Work request: Take every line from the data that has the word "should" in it.

Records shown: Begin

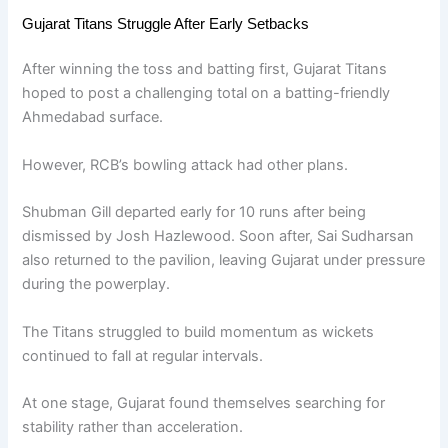
Gujarat Titans Struggle After Early Setbacks
After winning the toss and batting first, Gujarat Titans
hoped to post a challenging total on a batting-friendly
Ahmedabad surface.
However, RCB’s bowling attack had other plans.
Shubman Gill departed early for 10 runs after being
dismissed by Josh Hazlewood. Soon after, Sai Sudharsan
also returned to the pavilion, leaving Gujarat under pressure
during the powerplay.
The Titans struggled to build momentum as wickets
continued to fall at regular intervals.
At one stage, Gujarat found themselves searching for
stability rather than acceleration.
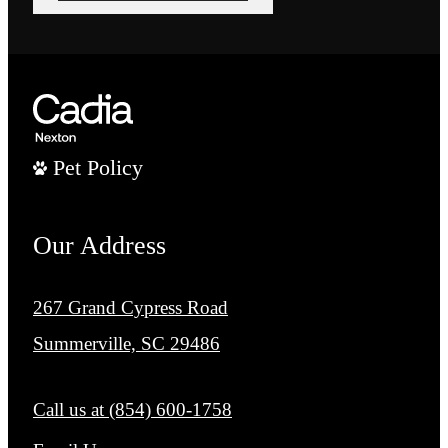
Pet Policy
Our Address
267 Grand Cypress Road
Summerville, SC 29486
Call us at
(854) 600-1758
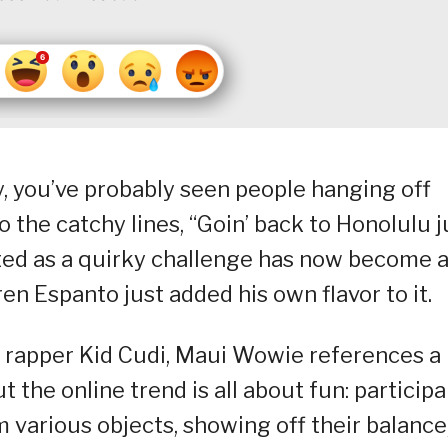
ly, you’ve probably seen people hanging off
to the catchy lines, “Goin’ back to Honolulu j
ted as a quirky challenge has now become 
rren Espanto just added his own flavor to it.
n rapper Kid Cudi, Maui Wowie references a
 the online trend is all about fun: particip
m various objects, showing off their balance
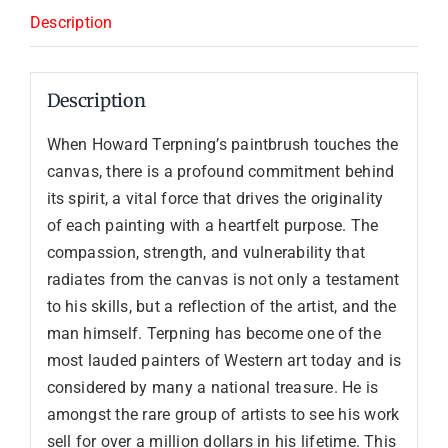
Description
Description
When Howard Terpning’s paintbrush touches the
canvas, there is a profound commitment behind
its spirit, a vital force that drives the originality
of each painting with a heartfelt purpose. The
compassion, strength, and vulnerability that
radiates from the canvas is not only a testament
to his skills, but a reflection of the artist, and the
man himself. Terpning has become one of the
most lauded painters of Western art today and is
considered by many a national treasure. He is
amongst the rare group of artists to see his work
sell for over a million dollars in his lifetime. This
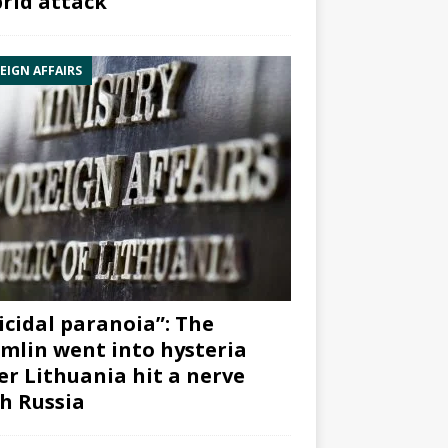
rid attack”
EIGN AFFAIRS
icidal paranoia”: The
mlin went into hysteria
er Lithuania hit a nerve
h Russia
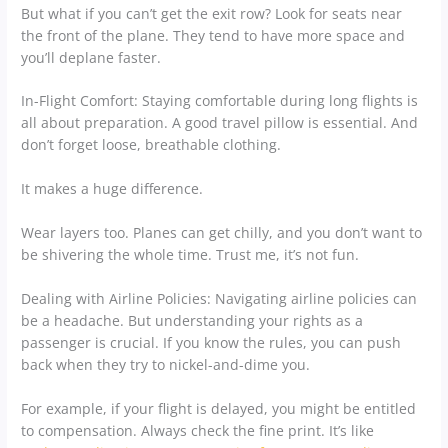
But what if you can’t get the exit row? Look for seats near
the front of the plane. They tend to have more space and
you’ll deplane faster.
In-Flight Comfort: Staying comfortable during long flights is
all about preparation. A good travel pillow is essential. And
don’t forget loose, breathable clothing.
It makes a huge difference.
Wear layers too. Planes can get chilly, and you don’t want to
be shivering the whole time. Trust me, it’s not fun.
Dealing with Airline Policies: Navigating airline policies can
be a headache. But understanding your rights as a
passenger is crucial. If you know the rules, you can push
back when they try to nickel-and-dime you.
For example, if your flight is delayed, you might be entitled
to compensation. Always check the fine print. It’s like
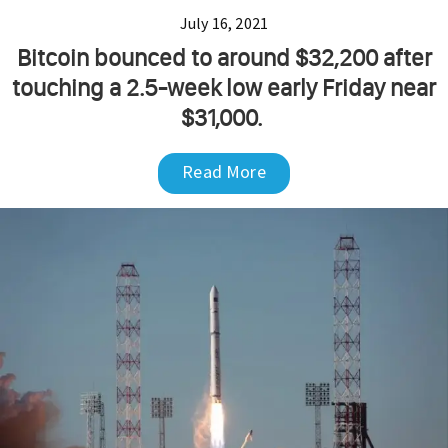
July 16, 2021
Bitcoin bounced to around $32,200 after
touching a 2.5-week low early Friday near
$31,000.
Read More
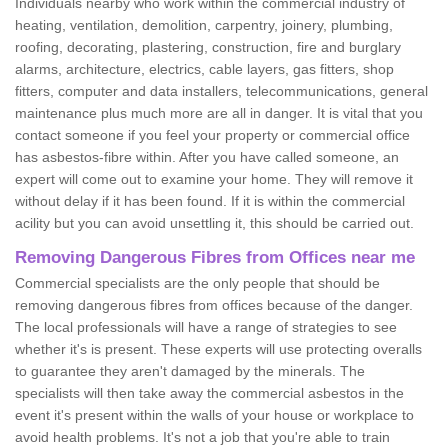
Individuals nearby who work within the commercial industry of
heating, ventilation, demolition, carpentry, joinery, plumbing,
roofing, decorating, plastering, construction, fire and burglary
alarms, architecture, electrics, cable layers, gas fitters, shop
fitters, computer and data installers, telecommunications, general
maintenance plus much more are all in danger. It is vital that you
contact someone if you feel your property or commercial office
has asbestos-fibre within. After you have called someone, an
expert will come out to examine your home. They will remove it
without delay if it has been found. If it is within the commercial
acility but you can avoid unsettling it, this should be carried out.
Removing Dangerous Fibres from Offices near me
Commercial specialists are the only people that should be
removing dangerous fibres from offices because of the danger.
The local professionals will have a range of strategies to see
whether it's is present. These experts will use protecting overalls
to guarantee they aren't damaged by the minerals. The
specialists will then take away the commercial asbestos in the
event it's present within the walls of your house or workplace to
avoid health problems. It's not a job that you're able to train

Records shown: End

Response:
acility but you can avoid unsettling it, this should be carried out.
Commercial specialists are the only people that should be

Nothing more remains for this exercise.